The three major credit bureaus (Experian, Equifax, and TransUnion) have agreed to new guidelines for handling disputes on credit reports. According to this settlement, announced Monday by the New York Attorney General, credit disputes will now be handled by trained reviewers to determine what actually happened.
In the past, the consumer would report an error, and the complaint would be lodged by a computer. This would either get checked internally (about 15% of cases) or get passed along to banks, credit card issuers, or other firms. This caused a conflict of interest, and consumers were usually stuck with the credit error. According to Ed Mierzwinski, consumer program director at advocacy group U.S. PIRG, “some consumers have spent years trying to rectify errors on their credit reports resulting from mistakes, fraud, or mistaken identities.”
With the new process, consumers will be much better protected when handling credit disputes.
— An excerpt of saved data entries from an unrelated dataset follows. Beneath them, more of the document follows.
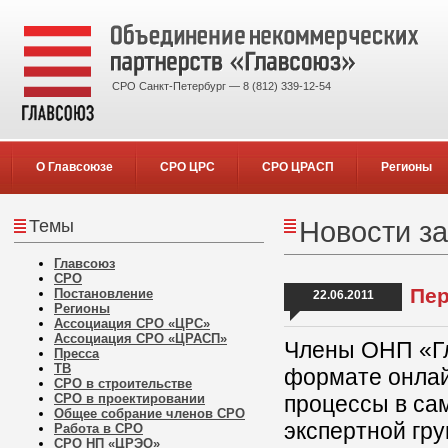
СРО Санкт-Петербург — 8 (812) 339-12-54
О Главсоюзе
СРО ЦРС
СРО ЦРАСП
Регионы
Темы
Новости за
Главсоюз
СРО
Пер
Постановление
22.06.2011
Регионы
Ассоциация СРО «ЦРС»
Ассоциация СРО «ЦРАСП»
Члены ОНП «Гл
Пресса
ТВ
формате онла
СРО в строительстве
СРО в проектировании
процессы в са
Общее собрание членов СРО
экспертной гр
Работа в СРО
СРО НП «ЦРЭО»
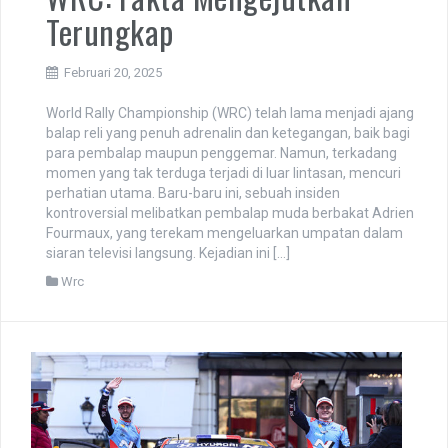
Terungkap
Februari 20, 2025
World Rally Championship (WRC) telah lama menjadi ajang
balap reli yang penuh adrenalin dan ketegangan, baik bagi
para pembalap maupun penggemar. Namun, terkadang
momen yang tak terduga terjadi di luar lintasan, mencuri
perhatian utama. Baru-baru ini, sebuah insiden
kontroversial melibatkan pembalap muda berbakat Adrien
Fourmaux, yang terekam mengeluarkan umpatan dalam
siaran televisi langsung. Kejadian ini […]
Wrc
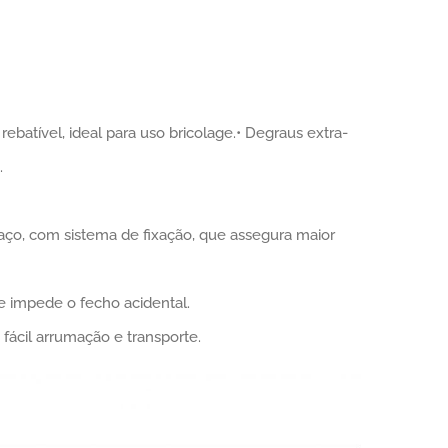
batível, ideal para uso bricolage.• Degraus extra-
.
aço, com sistema de fixação, que assegura maior
 impede o fecho acidental.
e fácil arrumação e transporte.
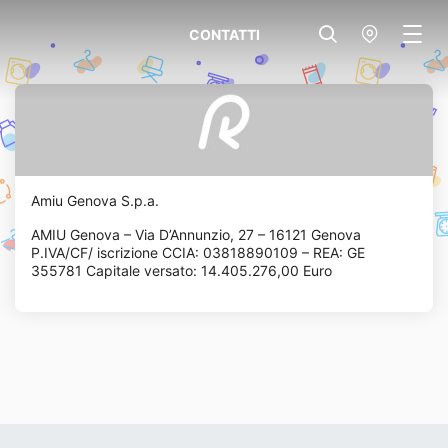
CONTATTI
Amiu Genova S.p.a.
AMIU Genova – Via D’Annunzio, 27 – 16121 Genova
P.IVA/CF/ iscrizione CCIA: 03818890109 – REA: GE
355781 Capitale versato: 14.405.276,00 Euro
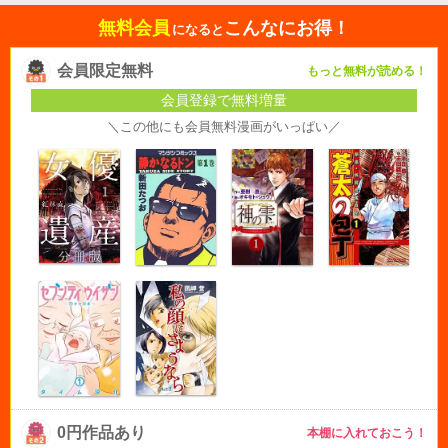
無料会員
こんなにお得！
になると
会員限定無料
もっと無料が読める！
会員登録で無料増量
＼この他にも会員無料漫画がいっぱい／
0円作品あり
本棚に入れておこう！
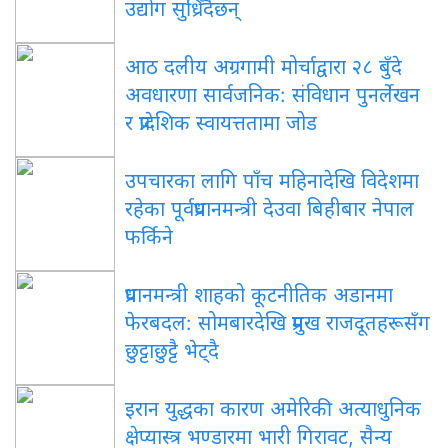
उद्योग सुध्रिँदैछन्
आठ दलीय अग्रगामी मोर्चाद्वारा २८ बुँदे
अवधारणा सार्वजनिक: संविधान पुनर्लेखन
र प्रादेशिक स्वायत्ततामा जोड
उपचारका लागि पाँच महिनादेखि विदेशमा
रहेका पूर्वप्रधानमन्त्री देउवा बिहीबार नेपाल
फर्किने
प्रधानमन्त्री शाहको कूटनीतिक अडानमा
फेरबदल: सोमबारदेखि प्रमुख राजदूतहरूसँग
छुट्टाछुट्टै भेट्दै
इरान युद्धका कारण अमेरिकी अत्याधुनिक
क्षेप्यास्त्र भण्डारमा भारी गिरावट, सैन्य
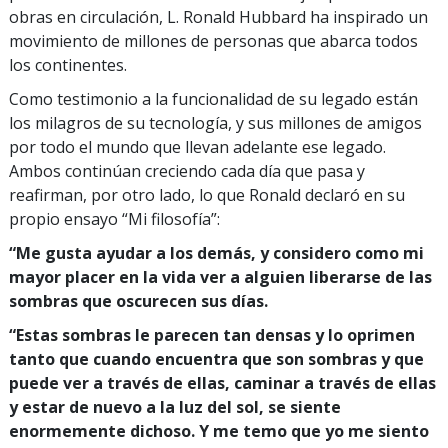
obras en circulación, L. Ronald Hubbard ha inspirado un
movimiento de millones de personas que abarca todos
los continentes.
Como testimonio a la funcionalidad de su legado están
los milagros de su tecnología, y sus millones de amigos
por todo el mundo que llevan adelante ese legado.
Ambos continúan creciendo cada día que pasa y
reafirman, por otro lado, lo que Ronald declaró en su
propio ensayo “Mi filosofía”:
“Me gusta ayudar a los demás, y considero como mi
mayor placer en la vida ver a alguien liberarse de las
sombras que oscurecen sus días.
“Estas sombras le parecen tan densas y lo oprimen
tanto que cuando encuentra que son sombras y que
puede ver a través de ellas, caminar a través de ellas
y estar de nuevo a la luz del sol, se siente
enormemente dichoso. Y me temo que yo me siento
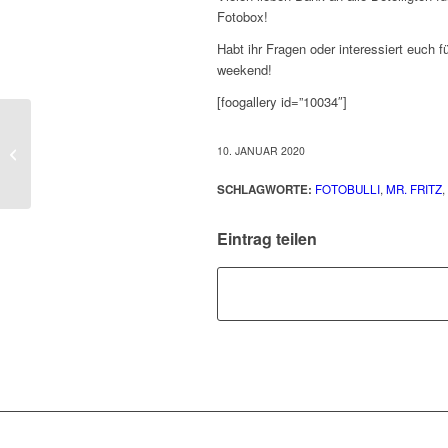
Fotobox!
Habt ihr Fragen oder interessiert euch f
weekend!
[foogallery id=”10034″]
10. JANUAR 2020
Happy New Year
SCHLAGWORTE:
FOTOBULLI
,
MR. FRITZ
,
Eintrag teilen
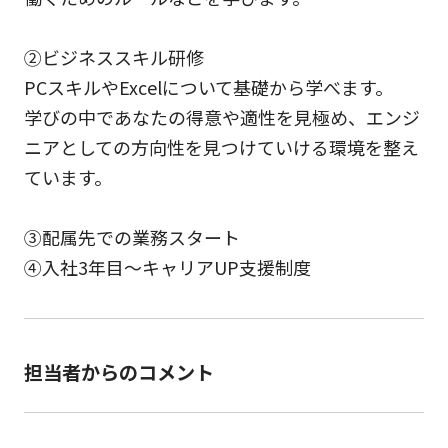
②ビジネススキル研修
PCスキルやExcelについて基礎から学べます。
学びの中であなたの得意や適性を見極め、エンジ
ニアとしての方向性を見つけていける環境を整え
ています。
③配属先での業務スタート
④入社3年目～キャリアUP支援制度
担当者からのコメント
The credit bureaus will have to hire reviewers to make sure credit bureaus actually treat the complaints. Consumers will also now receive a second report for free once their dispute has been finalized to make sure the changes have been made, and their report is now correct. This will also increase protection for consumers with medical debt as the bureaus have agreed that bad medical debts will not be reported until after a 180 day waiting period. This will allow time for insurance payments to be paid.
The changes are expected to take effect nationwide over the next three years.